The drug trade is operated by convicted drug lords, who while serving their jail terms at the national penitentiary, which they transformed into their own command centers, have managed to keep their trade running. With communications gadgets, the drug lords live like kings and princes there, presumably not without the jail guards’ and their superiors’ consent.
Unfortunately, Duterte’s predecessor, Benigno Aquino III, turned a blind eye to such an unlikely horrible arrangement, which he and his then justice secretary, now senator, Leila de Lima, among others, had themselves witnessed first hand.
Hence, the insatiable drive on the part of the new Philippine president to eradicate illegal drug trade, which is to blame for a number of other crimes in the country, even involving some high ranking officials in the government, police, and the military.
As Philippine Star columnist Alex Magno has it, “In Duterte’s mind, this is the battle on which everything must be put on the line. This is the engagement that will be the primal test of his presidency. This is where he will pass or fail.”
Dirty Rody’s tirades against Obama and America are meant to drive a point about something of relative importance to the current state of affairs in the Philippines under the new administration. A foreign policy realignment is now under way under Duterte’s watch in relation to Manila’s neighbors, particularly Beijing, under the shadow of territorial disputes in the South China Sea, irrespective of the United States’ interest in the region.
With respect to Philippine-U.S. relations, “Duterte has broken one diplomatic taboo after the other,” Asia-Pacific geopolitical analyst Richard Javad Heydarian noted, in his article published by The National Interest.
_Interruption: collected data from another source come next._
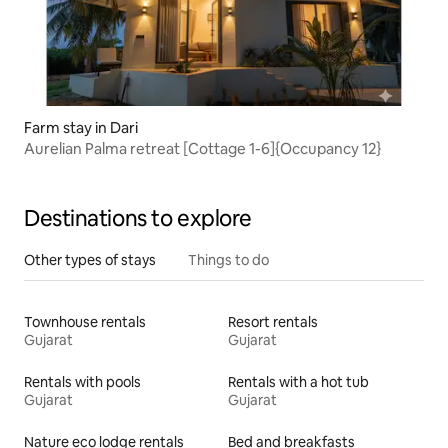
Farm stay in Dari
Aurelian Palma retreat [Cottage 1-6]{Occupancy 12}
Destinations to explore
Other types of stays
Things to do
Townhouse rentals
Resort rentals
Gujarat
Gujarat
Rentals with pools
Rentals with a hot tub
Gujarat
Gujarat
Nature eco lodge rentals
Bed and breakfasts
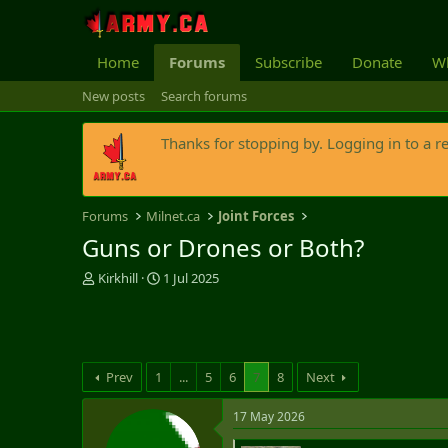
Home
Forums
Subscribe
Donate
Wh
New posts
Search forums
Thanks for stopping by. Logging in to a r
Forums
Milnet.ca
Joint Forces
Guns or Drones or Both?
T
S
Kirkhill
1 Jul 2025
h
t
r
a
e
r
a
t
d
d
Prev
1
...
5
6
7
8
Next
s
a
t
t
17 May 2026
a
e
r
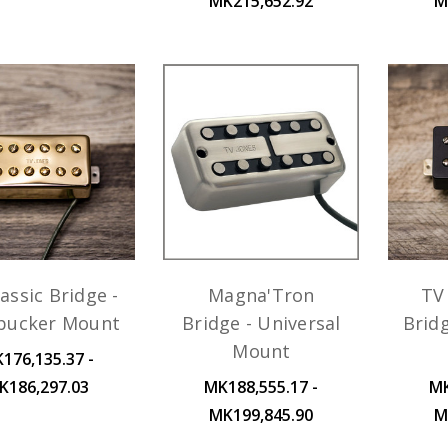
MK215,652.92
M
assic Bridge -
Magna'Tron
TV 
ucker Mount
Bridge - Universal
Brid
Mount
176,135.37 -
K186,297.03
MK188,555.17 -
MK
MK199,845.90
M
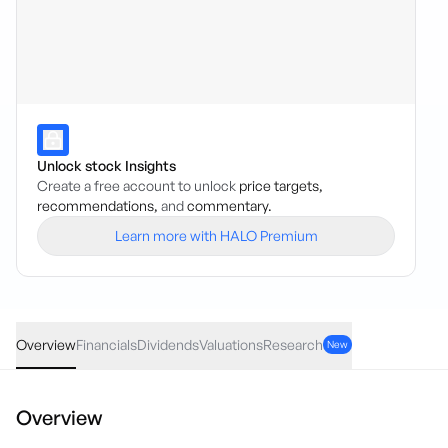
Unlock stock Insights
Create a free account to unlock
price targets,
recommendations,
and
commentary.
Learn more with HALO Premium
GNG
·
ASX
AUD
0.00
(
0.00
%)
6.04
Overview
Financials
Dividends
Valuations
Research
New
Overview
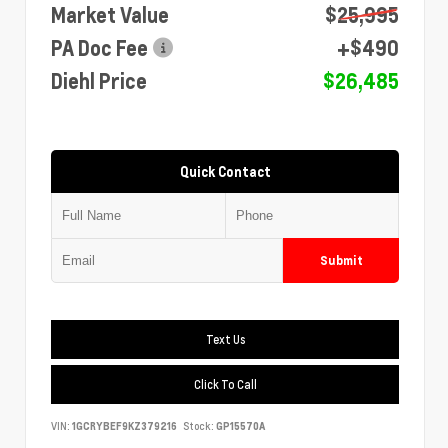
Market Value
$25,995
PA Doc Fee
+$490
Diehl Price
$26,485
Quick Contact
Submit
Text Us
Click To Call
VIN:
1GCRYBEF9KZ379216
Stock:
GP15570A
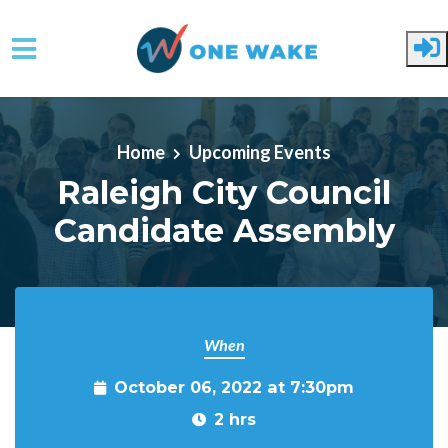
Skip to main content
Home
Upcoming Events
Raleigh City Council
Candidate Assembly
When
October 06, 2022 at 7:30pm
2 hrs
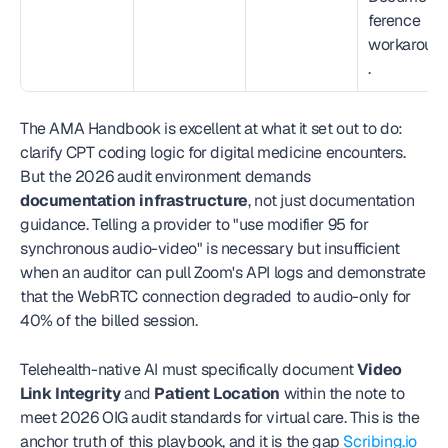
ference 
workaroun
.
The AMA Handbook is excellent at what it set out to do: 
clarify CPT coding logic for digital medicine encounters. 
But the 2026 audit environment demands 
documentation infrastructure
, not just documentation 
guidance. Telling a provider to "use modifier 95 for 
synchronous audio-video" is necessary but insufficient 
when an auditor can pull Zoom's API logs and demonstrate 
that the WebRTC connection degraded to audio-only for 
40% of the billed session.
Telehealth-native AI must specifically document 
Video 
Link Integrity
 and 
Patient Location
 within the note to 
meet 2026 OIG audit standards for virtual care. This is the 
anchor truth of this playbook, and it is the gap 
Scribing.io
“His open expression of skepticism, a remarkable departure from his predecessors,” Heydarian said, “seems to have gained growing support among the Philippine public as well as intelligentsia, even though America enjoys astronomically high approval ratings in the Southeast Asian country.”
Preferring to adapt an independent foreign policy not subject to the whims of the United States as well as the United Nations, the self-confessed socialist in Rodrigo Duterte proudly declared, shortly after winning his bid to the presidency, that he “will be chartering a [new] course [for the Philippines] on its own and will not be dependent on the United States.”
On the other hand, Duterte has expressed his willingness towards developing a more friendly bilateral relationship with China, regardless of the fact that it has been known to have grabbed by a show of force a number territories within the South China Sea that rightly belong to the Philippines, a fact reinforced further by the recent international tribunal’s ruling in Manila’s favor.
Does it then indicate that Rodrigo Duterte is more inclined to submit, for good or ill, to the whims of the rising Dragon of the East, though not outside the bounds set by the international tribunal, as he himself stressed several times over?
“Clearly, the Duterte administration has taken a more holistic view of Philippine-China relations, Magno said in a more recent article on Philippine Star. “It is a view that looks beyond the intractable overlapping claims over barren reefs in the South China Sea.”
“Instead of ranting and rattling sabers, as the previous administration did,” Magno said, “the new administration is taking a more mature stock of the state of our bilateral relationship with the second largest economy in the world.”
“Like all the other ASEAN nations, Manila understands war is an unwinnable option and a wide array of economic partnerships beckons if we manage our relations well,” Magno went on to say.